The stadium traded as an independent (unaffiliated to a governing body) track. Morehen conducted his own rules that included all greyhounds having to have a trial within eight race meetings, and should a greyhound find too much time, the race would be voided and re-run without the offending greyhound. During the 1960s, Monday and Friday night racing took place on an all-grass track with distances of 330, 440, and 710 yards behind an 'Inside Sumner' hare. By 1980, Friday night racing had changed to Thursday night racing, and regular open races featured events called the Hunt Cup, Derby, Cambridgeshire, St Leger & Cesarewitch (not the official National Greyhound Racing Club (NGRC) licensed races).

The NGRC offered the chance for independent tracks to join a new permit scheme in the early 1970s, but only six tracks decided to take the option because of the added costs and legislation involved. However, the permit scheme remained open, and on 10 July 1984, Huntingdon joined.
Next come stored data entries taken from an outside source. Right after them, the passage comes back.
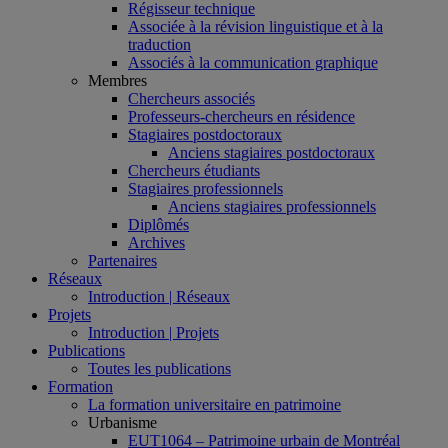
Régisseur technique
Associée à la révision linguistique et à la
traduction
Associés à la communication graphique
Membres
Chercheurs associés
Professeurs-chercheurs en résidence
Stagiaires postdoctoraux
Anciens stagiaires postdoctoraux
Chercheurs étudiants
Stagiaires professionnels
Anciens stagiaires professionnels
Diplômés
Archives
Partenaires
Réseaux
Introduction | Réseaux
Projets
Introduction | Projets
Publications
Toutes les publications
Formation
La formation universitaire en patrimoine
Urbanisme
EUT1064 – Patrimoine urbain de Montréal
One of the requirements was the building of 64 on-site racing kennels, and the Racing Manager under NGRC rules was Mrs S.Johnston.

In April 1986, the permit licence was withdrawn by the NGRC for failure to adhere to their rules (mainly concerning unlicensed staff) but the track continued to trade as an independent under owners Alan Chalkley, C Reeves & P Curtis. Race nights consisted of Tuesday, Wednesday and Friday evenings and distances were 70, 245, 410, 585 and 750 metres.

==Closure==
The stadium closed on 18 May 1993, becoming part of the recreation ground and then a housing estate on Burnett Way & Lamport Drive.